It is time for Mitt Romney to pick a running mate.
He needs to change the negative political energy around his campaign after weeks of headlines about his botched foreign trip, failure to release his tax returns and failure to defend his time as a venture capitalist at Bain Capital.
The latest NBC News/Wall Street Journal poll of registered voters shows President Obama leading with 49 percent support, Romney with 43 percent support and just 8 percent undecided. And in polls of the swing states Romney is consistently trailing in all but a few.
Romney has one major opportunity before the convention to change the political narrative and that is with his vice presidential pick.
The former Massachusetts governor's public schedule for the next week includes appearances in swing states with VP contenders like Virginia Governor Bob McDonnell, Ohio Senator Rob Portman and Florida Senator Marco Rubio.

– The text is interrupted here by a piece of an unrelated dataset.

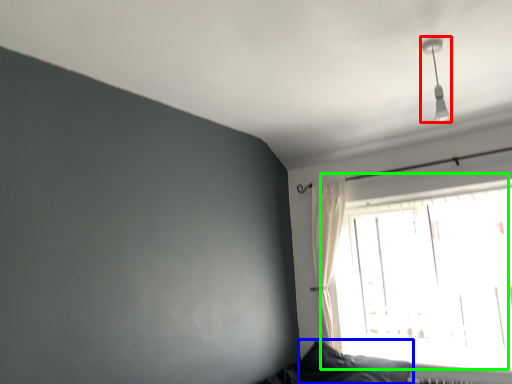 Question: Which is nearer to the fixture (highlighted by a red box)? pillow (highlighted by a blue box) or window (highlighted by a green box).

Choices:
 (A) pillow
 (B) window

Answer: (B) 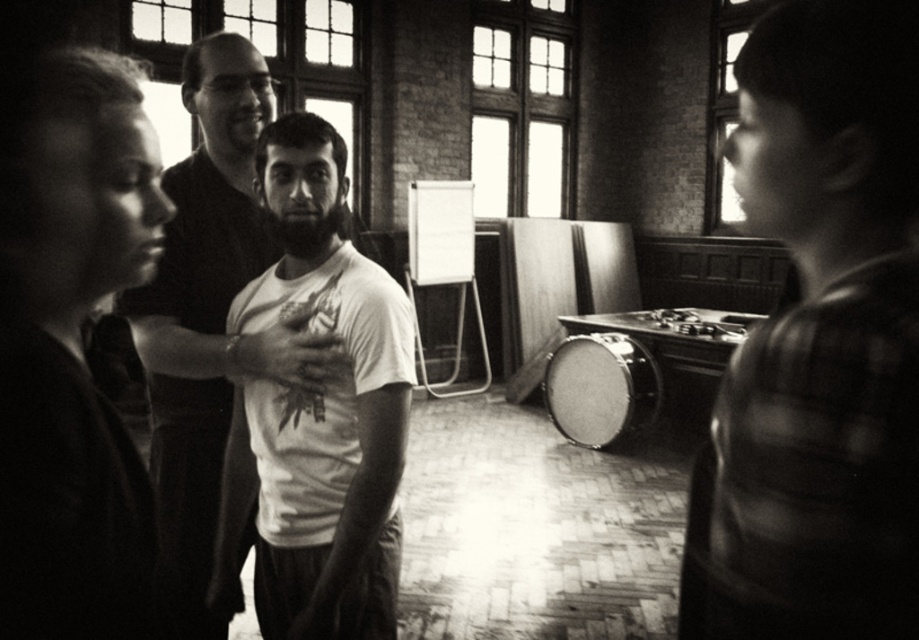 You are taking a photo of two points in a room with a camera that has a depth sensor. The points are labeled as point 1 at coordinates point (x=381, y=499) and point 2 at coordinates point (x=190, y=276). According to the image, which point is closer to the camera?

To complete the roster of likely vice presidential picks add in Wisconsin Rep. Paul Ryan, former Minnesota Gov. Tim Pawlenty and former Secretary of State Condoleezza Rice.
The most remarkable feature of that line-up is that none of them – with the exception of Pawlenty – ran in 2012 for the Republican nomination.
And only Rice and former Pennsylvania Sen. Rick Santorum are on the list of prominent Republicans invited to speak at the GOP convention.
Santorum is also planning his own events in Tampa to reach out to his staunch supporters separately from the Romney convention. That amounts to the latest strain between the two former rivals in a season of angry interaction between Romney and Santorum.
It was Santorum who famously said Romney was “the worst Republican in the country to put up against Barack Obama.” He also called Romney “the ultimate flip-flopper” and accused him of “lying to the American people.”
There are other strains between Romney and his former rivals.
The Romney campaign bus is rolling into the fall campaign without Rep. Michele Bachmann of Minnesota; Herman Cain, the radio talk show host; former House Speaker Newt Gingrich; Texas Gov. Rick Perry, Rep. Ron Paul of Texas and Donald Trump, the TV personality and businessman.
Romney may still be smarting from some of the unkind things those fellow Republicans said about him during the primary season.
Remember it was Gov. Perry who first accused Romney of “vulture capitalism,” and said Romney had long ago “lost all credibility” with conservatives.”
Who can forget that Gingrich rolled out the early attacks on Bain by charging that Romney “looted companies and broke apart families and broke apart neighborhoods,” as the head of Bain.
And Bachmann labeled Romney “the big government candidate.” She also said he was on “both sides of the abortion issue, both sides of the same-sex marriage issue and predicted that he “could not beat Obama.”
These are the Tea Party-inspired candidates who pushed Romney away from the center, moderate positions he held for most of his political life. Now he is locked into hard right positions on immigration, gay marriage and not raising taxes on the rich.
Could it be that Romney is worried these strong personalities that energize the GOP base will also scare off the independent, undecided voters he needs to break for him in the home stretch of the campaign?
Not only are many of Romney former rivals missing in action in Tampa but also former President George W. Bush won't appear in Florida.
There is only one former candidate who has not been shunned by Romney.
It is easy to forget that Tim Pawlenty was the first Republican candidate to form a presidential exploratory committee this cycle. He was also the first one to withdraw from the race and endorse Romney after a poor showing in the Ames Iowa Straw Poll.
Since then, Pawlenty has been a reliable surrogate for Romney, appearing with him at campaign events and making the rounds on television. Romney donors have rewarded the former two-term Minnesota Governor by helping him to retire the campaign debt from his own presidential run.
In the last few weeks, Pawlenty’s stock has risen in the camp as a possible running mate.
The argument for putting Pawlenty on the ticket is strong. He complements Romney’s strengths and compensates for his weaknesses.
Pawlenty is the son of a truck-driver and was the first in his family to go to college. His blue-collar roots would appeal to the white working class voters with whom Romney has struggled to connect.
After all, Pawlenty’s own father was laid off during a recession. He will be able to relate to blue-collar voters in this election who are worried about their own jobs and the economy.
If Romney is the guy who is used to signing the front of a paycheck, Pawlenty is the guy who is used to signing the back.